7
votes

I have flex code that copies a string lexeme using strdup().

%{   
#include "json.tab.h"
#define YY_DECL extern "C" int yylex()

%}
%option noyywrap

%%

[ \t\n]+ ; 
\"[a-zA-Z]+\" {yylval.sval = strdup(yytext); return STRING; }
[0-9]+ {yylval.ival = atoi(yytext); return NUMBER; }
. {return yytext[0];} ; 

%%

strdup() allocates memory and copies the input string into it and return (strdup() - what does it do in C?), so I guess I need to free it up when I don't need it anymore.

From this post:When is %destructor invoked in BISON?, I added %destructor { free($$); printf("free");} STRING in the yacc file.

However, I don't see the free() is invoked even when yylval.sval is assigned with new string returned from strdup().

What might be wrong? How to free the allocated string in flex/bison?

Added

I think about using statically allocated sval as follows:

%union {
    int ival;
    char sval[100]; // char* sval;
}

The flex code now becomes (without the checking code if yytext is less than 100 bytes):

\"[a-zA-Z]+\" {
    //yylval.sval = strdup(yytext);
    memset(yylval.sval, 0, 100);
    strcpy(yylval.sval, yytext);
    return STRING; 
}

I'm not sure if this approach is what people normally use.

Added2

For my application, simple interning is OK.

extern char buffer[]; // [100];
%}
%option noyywrap

%%

\"[a-zA-Z]+\" {
        //yylval.sval = strdup(yytext);
        memset(buffer, 0, 100);
        strcpy(buffer, yytext);
        yylval.sval = buffer;
        return STRING; 
    }
...

char buffer[100];

For yacc code

%union {
    int ival;
    char *sval; 
}
1
You know that c and c++ are not the same?
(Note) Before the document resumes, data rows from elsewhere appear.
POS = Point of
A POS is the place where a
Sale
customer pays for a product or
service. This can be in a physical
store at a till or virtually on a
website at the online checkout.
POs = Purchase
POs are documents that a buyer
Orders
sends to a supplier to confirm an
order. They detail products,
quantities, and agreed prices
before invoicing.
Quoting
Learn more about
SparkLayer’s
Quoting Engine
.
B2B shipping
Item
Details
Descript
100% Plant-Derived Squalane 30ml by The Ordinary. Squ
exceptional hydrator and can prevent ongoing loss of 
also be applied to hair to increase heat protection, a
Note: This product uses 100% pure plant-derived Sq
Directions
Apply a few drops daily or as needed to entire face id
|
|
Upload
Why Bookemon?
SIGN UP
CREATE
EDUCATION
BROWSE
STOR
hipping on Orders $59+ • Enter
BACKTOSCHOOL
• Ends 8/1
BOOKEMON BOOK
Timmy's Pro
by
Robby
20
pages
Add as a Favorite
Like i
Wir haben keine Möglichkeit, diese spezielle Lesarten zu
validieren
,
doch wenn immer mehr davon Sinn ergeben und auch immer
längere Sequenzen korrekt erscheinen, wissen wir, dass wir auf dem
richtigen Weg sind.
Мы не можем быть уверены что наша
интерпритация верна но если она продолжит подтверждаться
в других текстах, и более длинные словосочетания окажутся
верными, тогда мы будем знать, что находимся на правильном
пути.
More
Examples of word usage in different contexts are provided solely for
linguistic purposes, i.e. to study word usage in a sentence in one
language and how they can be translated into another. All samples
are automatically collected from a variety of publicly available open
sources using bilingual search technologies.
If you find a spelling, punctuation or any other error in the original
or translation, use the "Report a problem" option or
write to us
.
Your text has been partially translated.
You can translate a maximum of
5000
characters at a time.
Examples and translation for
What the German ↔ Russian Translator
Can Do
Don't use strdup() in c++, use std::string and forget about alocating or freeing memory for a string.Iharob Al Asimi
@iharob: I guess I don't understand your answer. Could you elaborate how to use std::string to assign it to yylval variable?prosseek
I don't remember how, but it's certainly possible. The problem is that you are generating a c parser, and using c++ code. Read about c++ parsers.Iharob Al Asimi
@iharob: The best you could do is put a std::string * in the union, and that requires you to still be concerned with memory management.Mark Beckwith

1 Answers

9
votes

As you say, you need to free the string "when I don't need it anymore." It's as simple (or complicated) as that.

C does not have a garbage collector, and C programmers are therefore responsible for knowing when allocated memory is no longer needed. The language does not attempt to figure it out, and (mostly) neither does bison.

If you have a reduction rule which is provided with one or more semantic values containing pointers to allocated memory, that rule might do any of a number of things. It might pass the semantic values into the new semantic value, typically by copying only the pointer. It might copy the semantic value, and then free the original. It might add the semantic value to a parse-global datastructure, like a symbol table.

In all of those cases, the programmer should be aware of whether or not the allocated memory is still required, and should call free the allocation if it is not.

However, there are a few cases in which bison will discard a semantic value without it ever being presented to a reduction action. Most of these are error conditions. If as part of error recovery, bison decides to discard a token, that token's semantic value could leak memory. And it is precisely for this case that bison has a %destructor declaration. The %destructor code is called if (and only if) bison discards the token as a result of error recovery or post-error clean-up. All other cases are your responsibility.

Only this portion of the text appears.